Current state: Zero pipelines define a concurrency block. Per conventions, deployment workflows must have concurrency: { group: deploy-{service}-${{ github.ref }}, cancel-in-progress: false } to prevent parallel deploys to the same environment.

Recommended fix: Add a concurrency block to each pipeline.

Risk: Without this, simultaneous PRs can trigger parallel deploys, causing race conditions in infrastructure provisioning.


Medium Impact

⚠️ Missing timeout-minutes on All Jobs

Affected: All 18 deploy pipelines and all 10 templates (0 have timeout-minutes)

Current state: No job in any pipeline or template specifies timeout-minutes.
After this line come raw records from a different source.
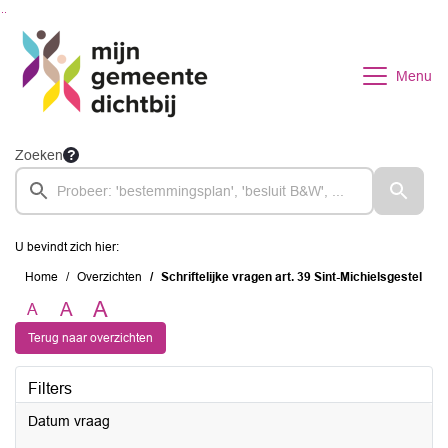
Ga naar de inhoud van deze pagina
Ga naar het zoeken
Ga naar het menu
Menu
Zoeken
U bevindt zich hier:
Home
Overzichten
Schriftelijke vragen art. 39 Sint-Michielsgestel
A
A
A
Terug naar overzichten
Filters
Datum vraag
GitHub's default is 360 minutes (6 hours), meaning stuck jobs consume runner minutes silently.

Recommended fix: Add timeout-minutes: 15 for test jobs, timeout-minutes: 20 for container builds, timeout-minutes: 10 for Bicep operations.

⚠️ Missing Path Filter Self-Reference (8 pipelines)
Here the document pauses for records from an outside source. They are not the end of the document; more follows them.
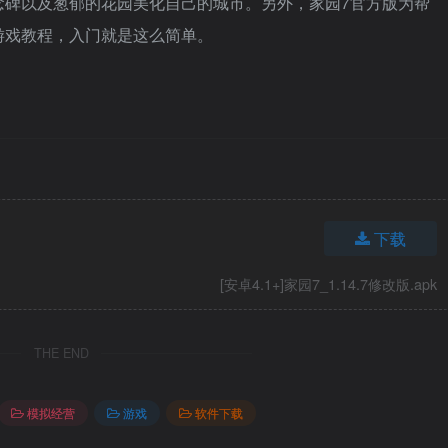
念碑以及葱郁的花园美化自己的城市。另外，家园7官方版为帮
游戏教程，入门就是这么简单。
下载
[安卓4.1+]家园7_1.14.7修改版.apk
THE END
模拟经营
游戏
软件下载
Affected: deploy-activity-api.yml, deploy-activity-service.yml, deploy-core-infra.yml, deploy-food-api.yml, deploy-food-service.yml, deploy-sleep-api.yml, deploy-ui.yml, deploy-vitals-api.yml

Current state: These pipelines don't include their own workflow file in the paths: filter, meaning changes to the pipeline itself won't trigger a validation run.

Recommended fix: Add .github/workflows/deploy-{service}.yml to each pipeline's paths: array.

⚠️ Missing Bicep What-If Preview (3 pipelines)

Affected: deploy-chat-api.yml, deploy-reporting-api.yml, deploy-ui.yml

Current state: These pipelines deploy Bicep infrastructure but skip the template-bicep-whatif stage, meaning infrastructure changes deploy without a preview of what will change.

Recommended fix: Add a preview job using template-bicep-whatif.yml before the deploy stage.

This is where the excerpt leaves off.